Vivons avec nos morts, et prenons-les pour juges ; Ayons-les chaque soir pour conseils, pour refuges ; Sachons que nos combats sont livrés sous leurs yeux, Qu’un secours éternel nous vient de nos aïeux,
Et qu’à travers les temps chaque effort méritoire Établit d’eux à nous un partage de gloire. Non, la mort ne rompt pas pour le père et l’enfant Le commerce du faible avec le triomphant ;
Ils peuvent s’entr’aider vaillamment l’un et l’autre, Et les mondes meilleurs touchent encore au nôtre. J’assisterai d’en haut à vos moindres soucis, Au nom de votre père ils seront adoucis ;
Et, grâce à vous, le Dieu qu’on prie et qui pardonne, Chers petits, me rendra plus que je ne vous donne. Ayez dans votre cœur, ayez vos morts présents ; Les pleurs qu’on donne aux morts sont des pleurs bienfaisants
Gardez-moi bien, amis, ma place tout entière, Et ma si douce part d’amour et de prière, Et cet autel secret chaque soir rallumé… Ainsi que je les garde à l’aïeul tant aimé.

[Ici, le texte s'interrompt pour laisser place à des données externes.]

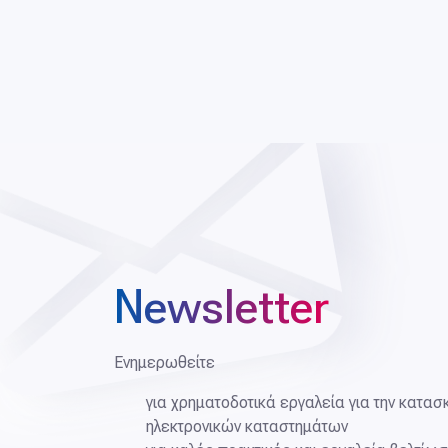
Newsletter
Ενημερωθείτε
για χρηματοδοτικά εργαλεία για την κατασ
ηλεκτρονικών καταστημάτων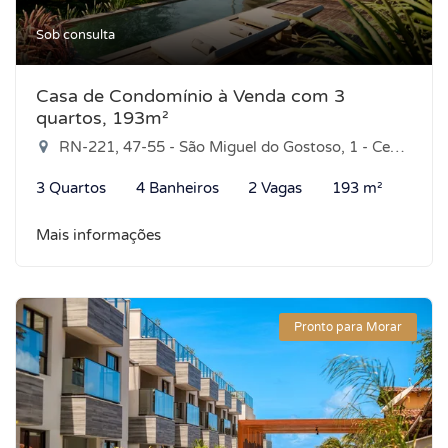
Sob consulta
Casa de Condomínio à Venda com 3
quartos, 193m²
RN-221, 47-55 - São Miguel do Gostoso, 1 - Centro, São Miguel do Gostoso-RN
3 Quartos
4 Banheiros
2 Vagas
193 m²
Mais informações
Pronto para Morar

Heureux qui vit dans l’ombre, à ses tombeaux fidèle, Et trouvant chez ses morts son guide et son modèle ; Une chaîne d’aïeux, c’est une chaîne d’or Qui s’enlace à nos flancs et nous dirige encor,
Et par qui, sans broncher, soutenus à la taille, Nous marchons droits et forts à travers la bataille ; Par qui l’on prend au ciel un invincible appui, Par qui Dieu nous soulève et nous attire en lui.